Fast forward to 2021, and not a single movie has made $ 1 billion so far this year. The closest film to reaching this mark is the Chinese film “Hi, Mom”, which won over $ 820 million, the closest American film being “F9: The Fast Saga”, which won around $ 716 million. of dollars.
This does not bode well for both local and national cinemas that rely on the big tentpole films to stay in business, nor for the studios that produce them, which now face the harsh reality that, unless the box office does not become healthier, blockbuster films costing $ 100-200 million to produce are simply not viable products. James Bond’s latest film, “No Time to Die”, is a prime example of the hole the studios found themselves in. Variety reports that due to its huge budget – between $ 250 million and $ 300 million to produce and around $ 100 million and above for the market – and the cost of several delays, “No Time to Die” will most likely have to make $ 800 million just to break even, which means it’ll have to top the highest-paying American movie of the year just to come close to making money.
This unfortunately illustrates why blockbuster films have become scarce this year, as many films were ordered before COVID-19, when studios felt comfortable approving lavish budgets due to the box’s remarkable strength. office at the time, and many now have no hope of meeting the pre-COVID-19 projections or, as in the case of “No Time to Die”, of having thin windows to make a profit.
This highlights the longevity of the pandemic increased by those who still refuse to be vaccinated, as the presence of the virus is a critical factor when considering seeing a movie in person. As long as the virus remains in circulation, many will see theaters as an unnecessary risk, especially as platforms like Disney + and HBO Max will continue to offer same-day streaming of movies currently in theaters.
The Eagle reported in July that Phoenix Theaters, owner of the Beacon Cinema in Pittsfield, received $ 617,054 in COVID-19 pandemic funds from the US Small Business Administration, and other Berkshire theaters have also benefited from the money from COVID relief, as have many theaters across the country. But if the box office continues to limp, more theaters will have to close their doors forever.

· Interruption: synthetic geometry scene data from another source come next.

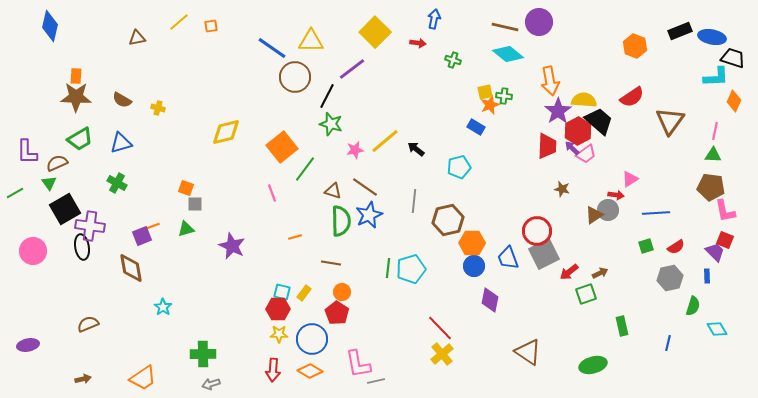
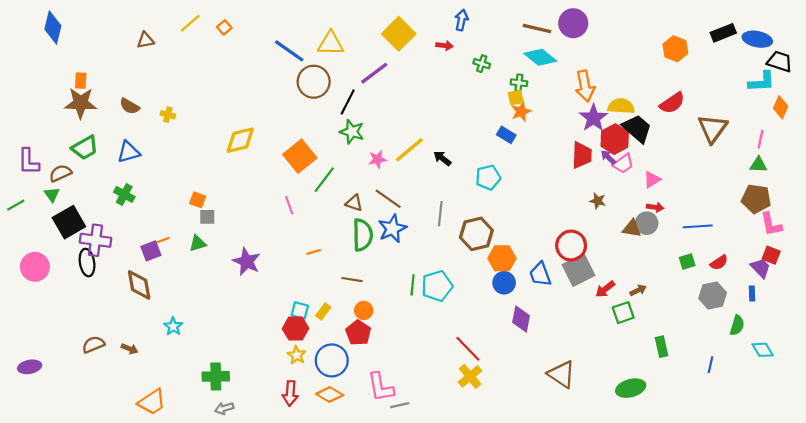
orange square: (211, 26) -> (224, 27), turned -32
green cross: (504, 96) -> (519, 83), moved
pink triangle: (630, 179) -> (652, 180), moved
brown triangle: (594, 215) -> (632, 229), turned 42
yellow star: (279, 334) -> (297, 355), turned 30
brown arrow: (83, 379) -> (130, 349), moved, turned 35

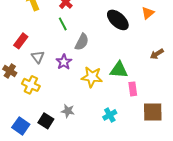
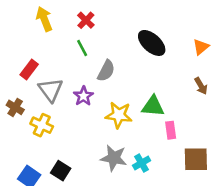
orange triangle: (148, 13) -> (201, 47), moved
brown arrow: (157, 54) -> (201, 86), turned -88
gray triangle: (38, 57) -> (51, 90), size x1.5
gray star: (68, 111) -> (114, 158), moved, size x1.5

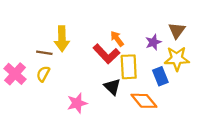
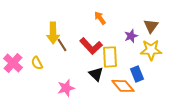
orange arrow: (117, 39) -> (100, 18), moved
brown line: (44, 53) -> (62, 45), moved, turned 48
yellow semicircle: (43, 74) -> (37, 63), turned -56
blue rectangle: (160, 76) -> (137, 74), moved

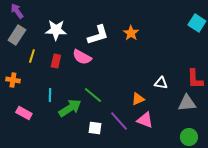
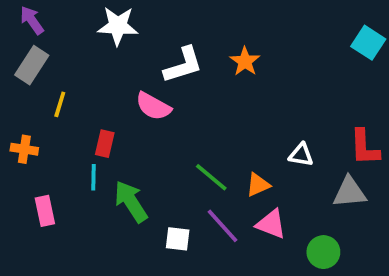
white star: (56, 30) -> (118, 26), moved
red rectangle: (56, 61) -> (105, 144), moved
green line: (93, 95) -> (211, 177), moved
green arrow: (70, 108) -> (131, 202), turned -90
pink rectangle: (24, 113) -> (45, 211), turned 49
green circle: (189, 137) -> (323, 252), moved

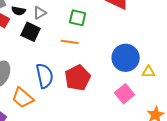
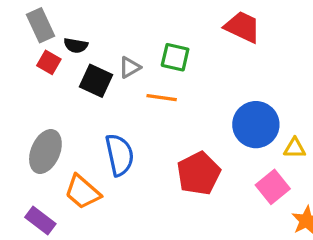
gray triangle: (40, 13) -> (130, 67), moved
red pentagon: (78, 78) -> (199, 173), moved
pink square: (125, 94) -> (273, 187), moved

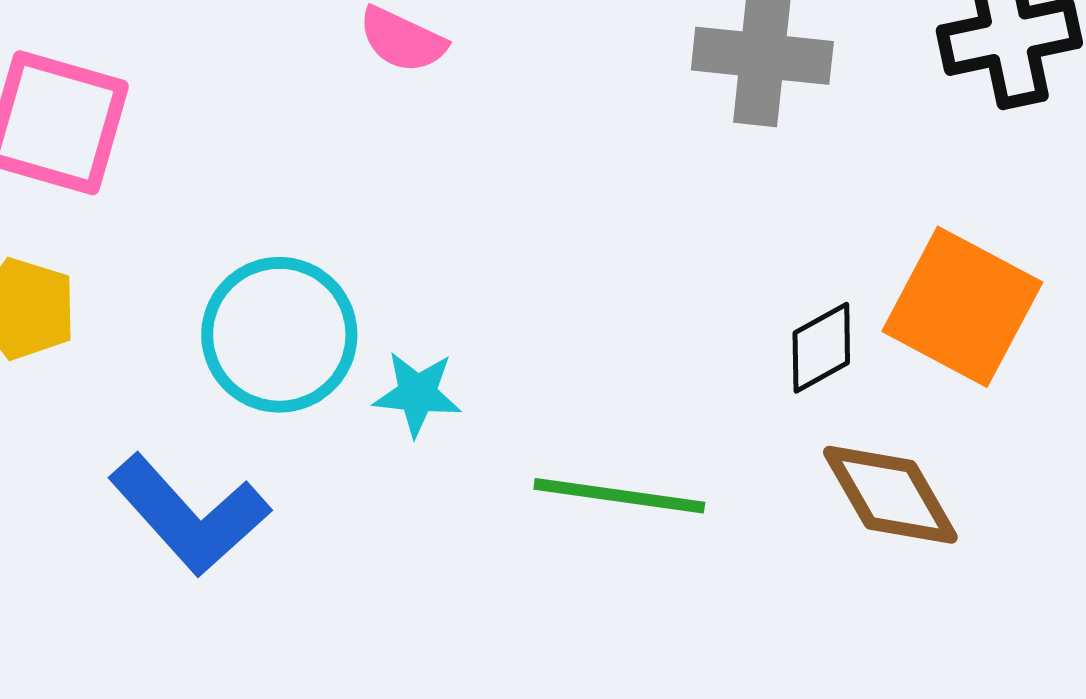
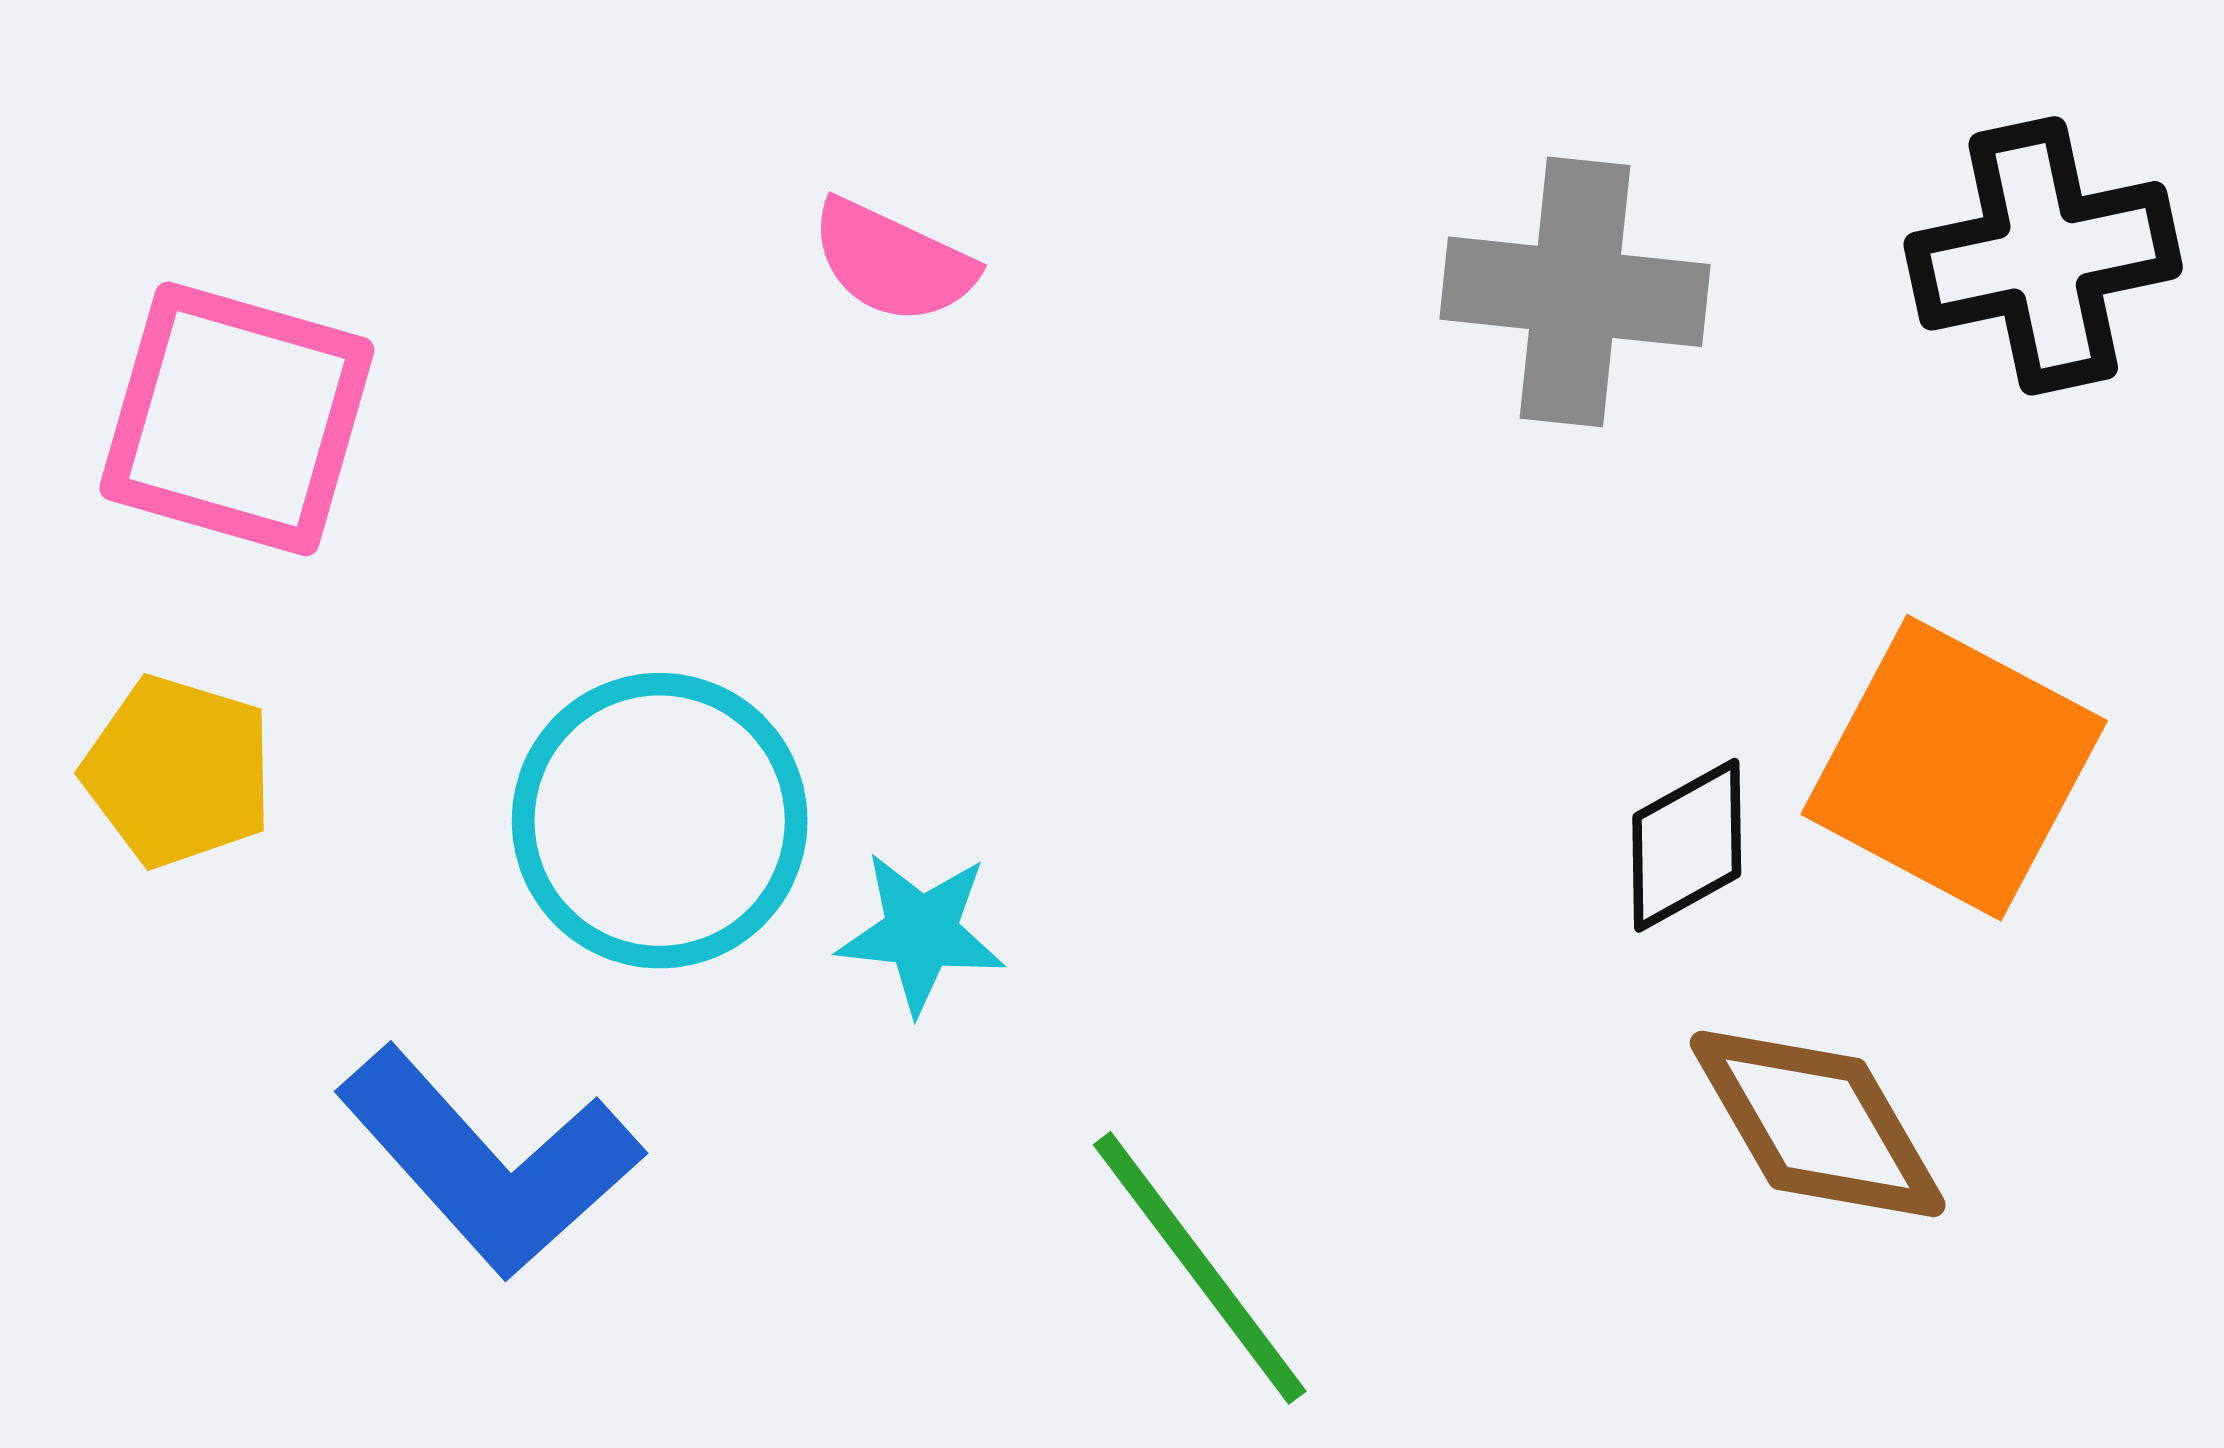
green line: (619, 496) -> (1200, 1268), moved, turned 45

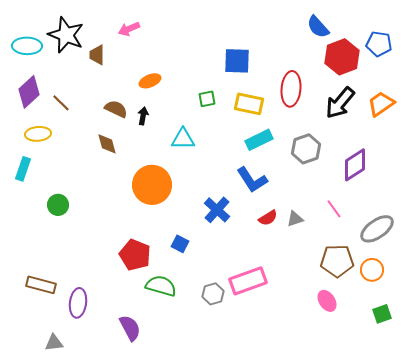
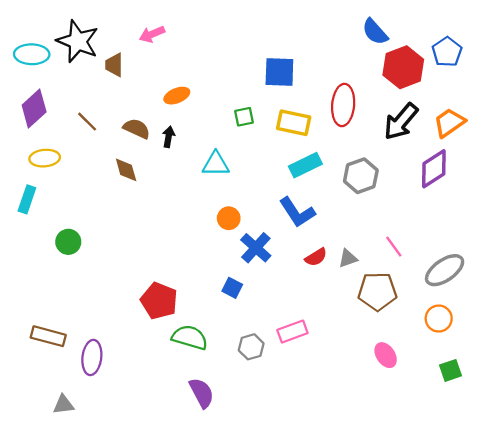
blue pentagon: (379, 44) -> (447, 52), turned 30
brown line: (61, 103) -> (87, 122), moved
purple diamond: (355, 165) -> (434, 169), moved
orange circle: (152, 185) -> (229, 218), moved, size x0.5
blue square: (180, 244) -> (232, 288), moved
brown pentagon: (337, 261) -> (377, 291), moved
pink rectangle: (248, 281) -> (292, 331), size x0.7
purple semicircle: (130, 328) -> (202, 393), moved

The draws for “Shang-Chi and the Legend of the Ten Rings” (he set a new Labor Day weekend record), “Venom: Let There Be Carnage” (highest paying opening weekend pandemic) and “No Time to Die” (highest grossing opening weekend of all James Bond films) shows promise and hope for the box office and the theaters that depend on it, and I think there’s reason to be optimistic about upcoming titles like âSpider-Man: No Way Homeâ and âThe Matrix Resurrectionsâ. But unless the nation is able to reach a point where it can put the pandemic behind it and recover, the box office will continue to be a shadow of what it once was.
Regardless, the industry will undoubtedly feel the economic toll of the pandemic for years to come, especially since nearly all studio films are a multi-year investment and investors will take time. to regain the same level of comfort they had. before March 2020.
Please continue to support your local theaters, as the pandemic is far from over, and it is not known if and when the global box office will come to life again.
Mitchell Chapman is an Eagle Page designer / editor and columnist.